The July 7 vote was whether to renew the mandate of the only human rights expert within the United Nations system that is specifically dedicated to addressing violence and discrimination based on sexual orientation and gender identity (SOGI). Known as the council’s ‘Independent Expert on SOGI, the role was created in 2016 and renewed in 2019 and 2022. South African scholar Graeme Reid currently holds the post.

While a majority (29) of the 47 countries on the United Nations Human Rights Council voted in favour of extending the role for three more years, 15 countries voted against it, including Ethiopia.

“This vote is a stark reminder that Ethiopia continues to refuse its obligation to uphold the value of human life for all its citizens…We know intimately what this means for LGBTQIA+ Ethiopians. It means the Ethiopian government is wilfully failing to protect us from violence, whether at the hands of non-state actors like family, neighbours, and society at large, or state actors such as the police,” wrote House of Guramayle, an advocacy for LGBTQIA+ people in Ethiopia and the international diaspora, in an Instagram post in response to the news.

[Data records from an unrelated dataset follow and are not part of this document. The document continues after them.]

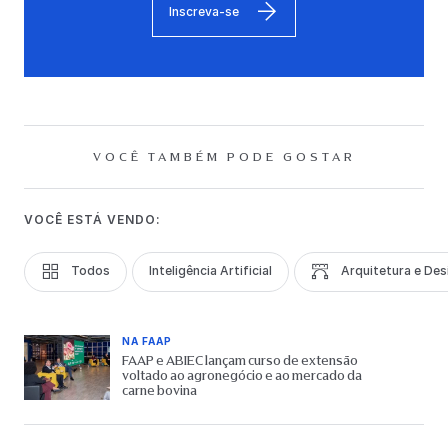
Inscreva-se
VOCÊ TAMBÉM PODE GOSTAR
VOCÊ ESTÁ VENDO:
Todos
Inteligência Artificial
Arquitetura e Des
NA FAAP
FAAP e ABIEC lançam curso de extensão
voltado ao agronegócio e ao mercado da
carne bovina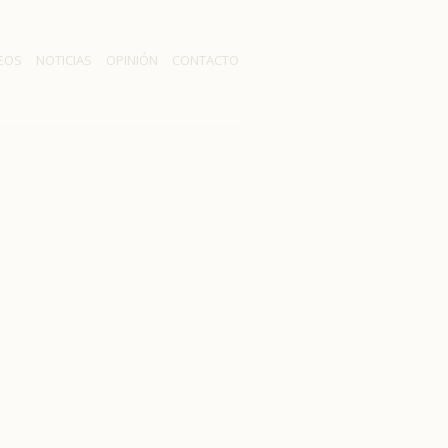
EOS
NOTICIAS
OPINIÓN
CONTACTO
r el 20% y AES
tas
egocia con contratistas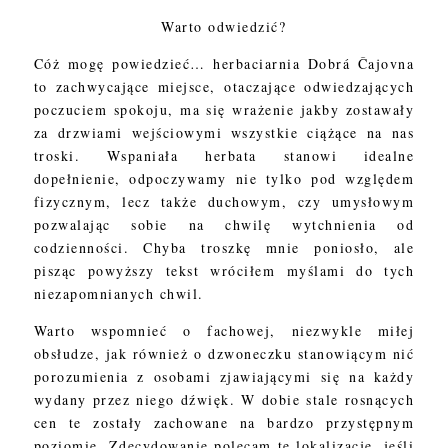
Warto odwiedzić?
Cóż mogę powiedzieć… herbaciarnia Dobrá Čajovna
to zachwycające miejsce, otaczające odwiedzających
poczuciem spokoju, ma się wrażenie jakby zostawały
za drzwiami wejściowymi wszystkie ciążące na nas
troski. Wspaniała herbata stanowi idealne
dopełnienie, odpoczywamy nie tylko pod względem
fizycznym, lecz także duchowym, czy umysłowym
pozwalając sobie na chwilę wytchnienia od
codzienności. Chyba troszkę mnie poniosło, ale
pisząc powyższy tekst wróciłem myślami do tych
niezapomnianych chwil.
Warto wspomnieć o fachowej, niezwykle miłej
obsłudze, jak również o dzwoneczku stanowiącym nić
porozumienia z osobami zjawiającymi się na każdy
wydany przez niego dźwięk. W dobie stale rosnących
cen te zostały zachowane na bardzo przystępnym
poziomie. Zdecydowanie polecam tę lokalizację, jeśli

“It manifests as discrimination in access to healthcare, both physical and mental, and in our exclusion from full participation in social and economic life. We will not be silent. We will continue to sound the alarm and raise our voices until our country recognises and respects our basic human rights,” concluded House of Guramayle.

Of the countries that voted against the resolution, the majority are in Africa: Algeria, Burundi, Cote d’Ivoire, the Democratic Republic of the Congo, Ethiopia, Gambia, Malawi, Morocco and Sudan, with the rest in the Middle East and Asia (Kuwait, Qatar, the Maldives, Bangladesh, China and Indonesia).  Two African countries, Benin and Ghana, abstained from the vote alongside Kyrgyzstan. 

Kenya and South Africa were the only African nations on the council to vote in favour of keeping the role dedicated to LGBTQ+ people, with the other countries being mainly in Latin America, Europe and East Asia. At any given time, only 47 of the 193 UN General Assembly member states are elected to the Geneva-based UN Human Rights Council, for staggered three-year terms by region.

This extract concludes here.